Background
When working with networking vendors in this day and age, AI and ML are terms that are thrown around as features that add value to your team by proactively monitoring and alerting you of interesting or problematic things that may unknowingly exist in your environment. At face value, that sounds great! You don’t have to constantly check your network for issues because the system will bubble them up for you. And in an environment with close to 310,000 APs across multiple orgs and sites, it’s pretty much table stakes. The good news is that I’ve seen this work, as long as you’re checking those alerts because today, these systems will most likely alert, but not automatically remediate any of its findings. The remediation process still requires human intervention in most cases. However, what happens if the vendor’s AI/ML solution isn’t trained to find something in your environment that it should or something that you might be interested in looking at? That’s where knowing how to code and also work with APIs really comes in handy these days. I’m going to walk you through two different scenarios where writing my own code to leverage one of our WLAN vendor’s APIs led to insightful discoveries in our environment to help find a few needles in a massive haystack. One of the scenarios even led to the vendor implementing their own proactive checks into the platform which has sparked an auto RMA process for us.
Disclaimers
Disclaimer #1: This post is not meant to bash on Mist. Every vendor that I’ve ever worked with has had problems and at our scale, we’re bound to run into a few issues. It just so happens that the issue found in scenario 1 was within our Mist environment.

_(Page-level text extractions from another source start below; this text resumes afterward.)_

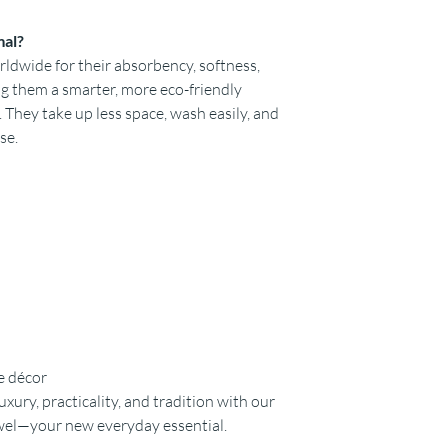
mal?
dwide for their absorbency, softness,
ing them a smarter, more eco-friendly
. They take up less space, wash easily, and
se.
e décor
uxury, practicality, and tradition with our
wel—your new everyday essential.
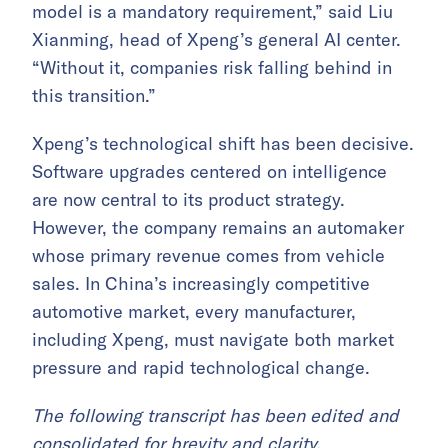
model is a mandatory requirement,” said Liu
Xianming, head of Xpeng’s general AI center.
“Without it, companies risk falling behind in
this transition.”
Xpeng’s technological shift has been decisive.
Software upgrades centered on intelligence
are now central to its product strategy.
However, the company remains an automaker
whose primary revenue comes from vehicle
sales. In China’s increasingly competitive
automotive market, every manufacturer,
including Xpeng, must navigate both market
pressure and rapid technological change.
The following transcript has been edited and
consolidated for brevity and clarity.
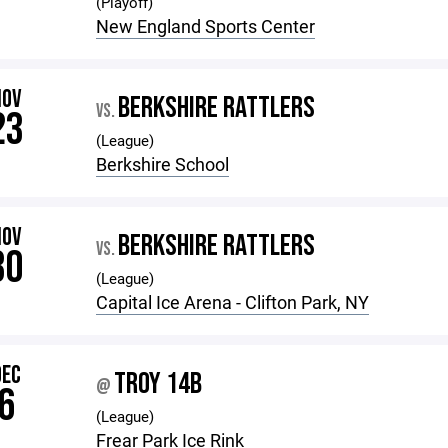
(Playoff)
New England Sports Center
NOV
BERKSHIRE RATTLERS
VS.
23
(League)
Berkshire School
NOV
BERKSHIRE RATTLERS
VS.
30
(League)
Capital Ice Arena - Clifton Park, NY
DEC
TROY 14B
@
6
(League)
Frear Park Ice Rink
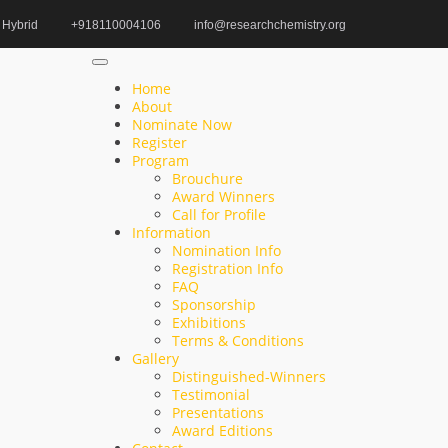
Hybrid
+918110004106
info@researchchemistry.org
Home
Organic Chemistry Exploration Award
Home
About
Nominate Now
Register
Search
Program
Brouchure
Search
Award Winners
for:
Call for Profile
Information
Nomination Info
Registration Info
FAQ
Recent Posts
Sponsorship
Exhibitions
Terms & Conditions
Annalisa Pastore | Structural Biology | Women
Gallery
Researcher Award
Distinguished-Winners
Testimonial
Abdul Sattar | Biochemical | Innovative Research
Presentations
Award Editions
Award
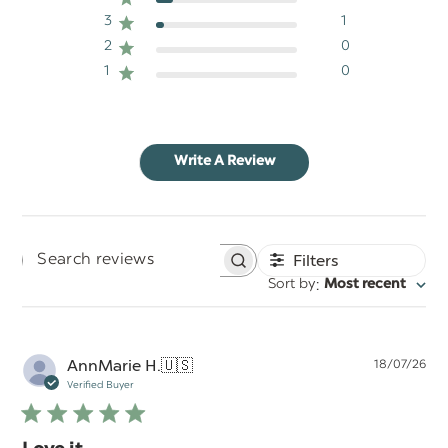
3
1
2
0
1
0
Write A Review
Filters
Search
:
Sort by
Most recent
reviews
Pu
AnnMarie H.
🇺🇸
18/07/26
da
Verified Buyer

Disclaimer #2: This is not a post where I teach you how to write code. I’ll include some examples and screenshots, but learning how to code takes time. I’ve been writing code in Python in some way since 2017 and in Go since last year. My experience as a kid writing my own webpages in HTML or building mIRC scripts has helped me quickly learn, but I still struggle. I’m still not a great coder and this has a lot to do with the fact that it’s not my primary responsibility. I write code when I can and when I need it to help make my job and life or my team’s lives easier.
Disclaimer #3: Every vendor that I’ve worked with has some sort of limitation on the number of API calls you can send. Make sure you are aware of those limitations before you start banging away at their API. Please API responsibly.™️
Scenario 1
Someone from our NOC reached out about an AP that was online, but not accepting any clients on the 5GHz radio. After further examination, I noticed that the AP’s 5GHz radio didn’t show a BSSID or any information about the channel or power when viewing from the dashboard (Fig. 1).
Knowing that sometimes the UI “hides” certain details away with the goal of making management easier on less knowledgable admins, I decided to take a peak at the API to take a look at any available details that might shed some light on what the problem was. The API call I needed was /api/v1/sites/:site_id/stats/devices
where “:site_id” is the character string you’ll typically see at the end of the URL when viewing the dashboard.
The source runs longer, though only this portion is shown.